Thumbprint Breakfast Cookies
Yields: 8 cookies
Prep Time: 10 minutes
Cook Time: 12 minutes
- 1 cup mashed ripe banana (2 large)
- 2 cups rolled oats
- 3 tablespoons GROUND flax seed
- 1 teaspoon cinnamon
- 1/8 teaspoon fine grain sea salt
- 8 teaspoons no-sugar added jam
- Peanut butter for serving (optional)
- Preheat oven to 350F and line a baking sheet with parchment paper.
- In a food processor, add the oats and pulse until a coarse meal forms.
- In a large bowl, mash the banana. Stir in the rest of the ingredients, except the jam and nut butter. The mixture will be very wet and dense.
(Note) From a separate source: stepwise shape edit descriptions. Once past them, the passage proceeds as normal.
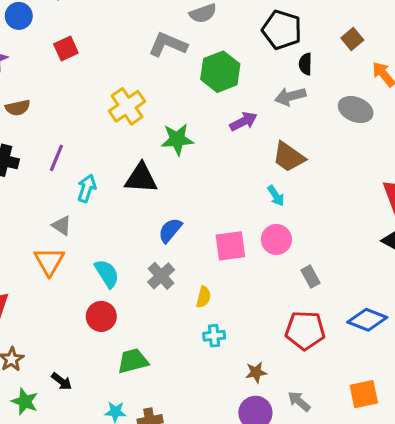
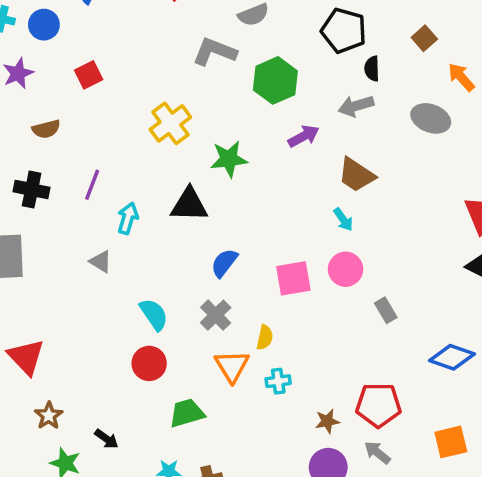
red square: (66, 49) -> (89, 75), moved
orange triangle: (49, 261) -> (232, 366), moved
red pentagon: (305, 330) -> (378, 405), moved

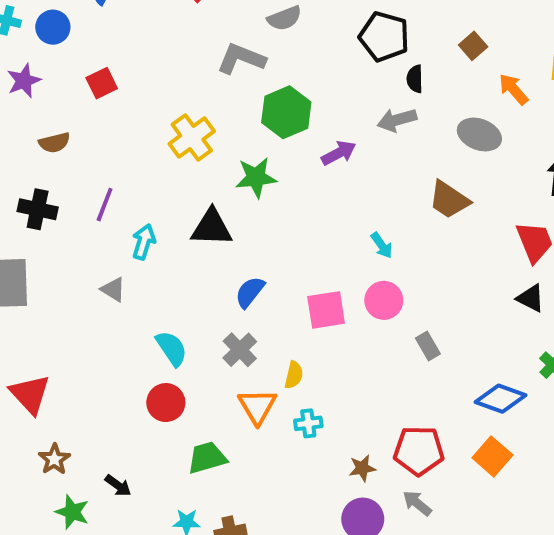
green hexagon: (275, 80) -> (286, 112), moved
brown trapezoid: (356, 175) -> (449, 200), moved
orange square: (451, 442) -> (492, 456), moved, turned -36

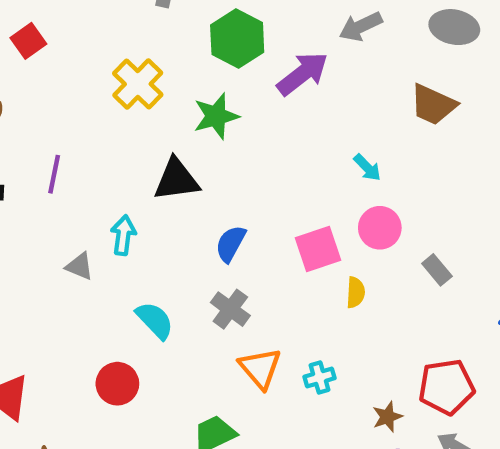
purple arrow: (339, 153) -> (303, 74), size x1.4
cyan arrow: (144, 242) -> (123, 235), moved
yellow semicircle: (294, 375) -> (356, 292), moved
red circle: (166, 403) -> (117, 384), moved

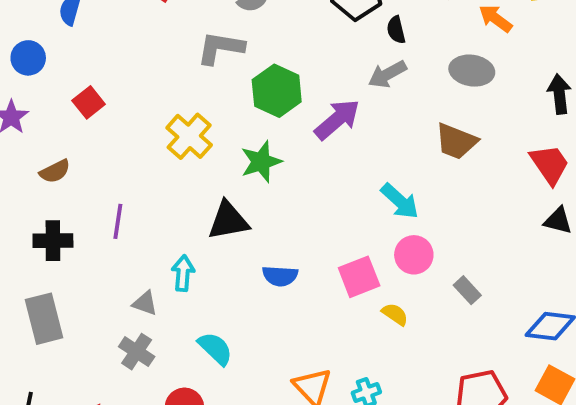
cyan arrow: (367, 168) -> (400, 201), size x1.5
blue semicircle: (231, 244) -> (280, 276), turned -112
yellow semicircle: (356, 292) -> (395, 314), turned -56
gray cross: (230, 309) -> (137, 352), moved

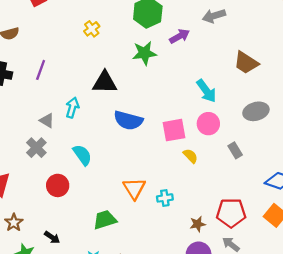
gray ellipse: (472, 71) -> (256, 111), moved, turned -35
purple arrow: (337, 119) -> (180, 36), size x0.7
yellow cross: (189, 136) -> (92, 29), size x0.6
green star: (261, 162) -> (144, 53), moved
blue semicircle: (280, 276) -> (128, 120), size x1.4

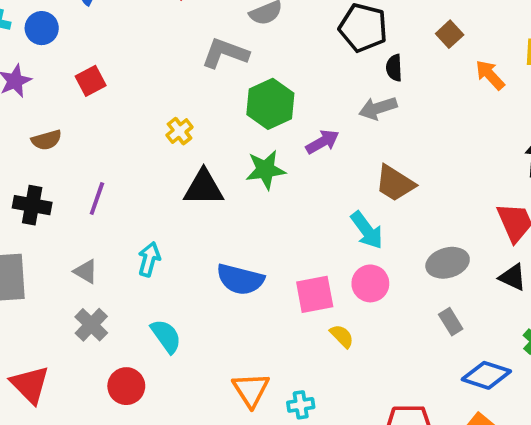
brown trapezoid: (246, 63) -> (395, 183), moved
black triangle: (105, 82) -> (204, 188), moved
gray triangle: (47, 121) -> (86, 271), moved
gray rectangle: (235, 150) -> (451, 322), moved

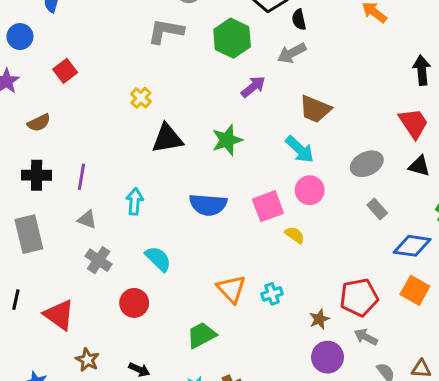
green hexagon: (270, 104) -> (232, 38), moved
green star: (265, 170) -> (227, 140), moved
purple line: (97, 199) -> (81, 177), moved

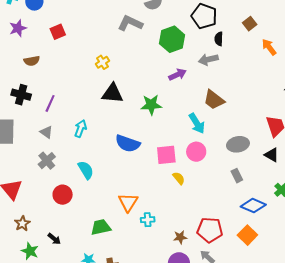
cyan cross: (272, 294) -> (148, 220), moved

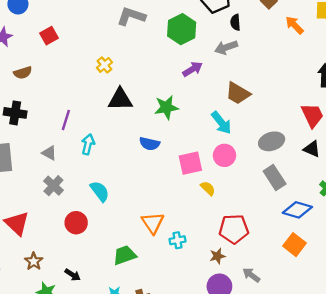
purple line: (50, 103) -> (66, 120), moved
blue semicircle: (128, 143) -> (150, 144), moved, size x0.7
gray rectangle: (237, 176) -> (275, 177), size x1.5
red pentagon: (210, 230) -> (234, 229), moved

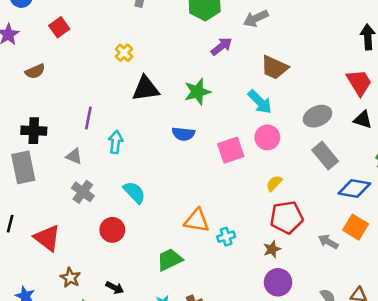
black cross: (15, 113) -> (34, 131), moved
yellow semicircle: (208, 188) -> (274, 183), moved, turned -84
orange triangle: (153, 223) -> (197, 221), turned -40
gray arrow: (251, 275) -> (328, 242), moved

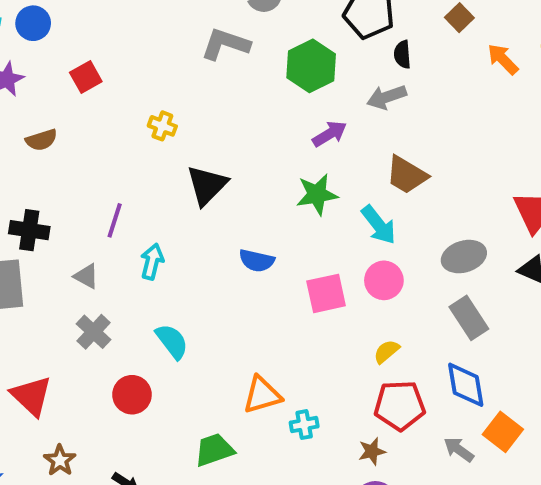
yellow cross: (124, 53) -> (162, 126), moved, turned -30
black triangle: (146, 89) -> (207, 185), turned -44
green star: (197, 92) -> (317, 194), moved
blue diamond: (354, 188) -> (466, 385), moved, turned 64
orange triangle: (197, 221) -> (262, 395), turned -32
- With a retractable ice cream scoop or a spoon, scoop the dough into 8 mounds. The cookies do not need to be spaced far apart on the baking sheet, as they don’t spread out. Press your thumb (or small spoon) into the center of each cookie to create a well. Fill each well with 1 heaping teaspoon of jam.
- Bake cookies at 350F for 11-13 minutes, until the cookies are slightly firm, but soft and doughy in the middle. Transfer cookies to a cooling rack for 10 minutes or so.
- If desired, serve cookies with your favorite nut or seed butter. They also taste great with a pat of coconut oil or vegan butter!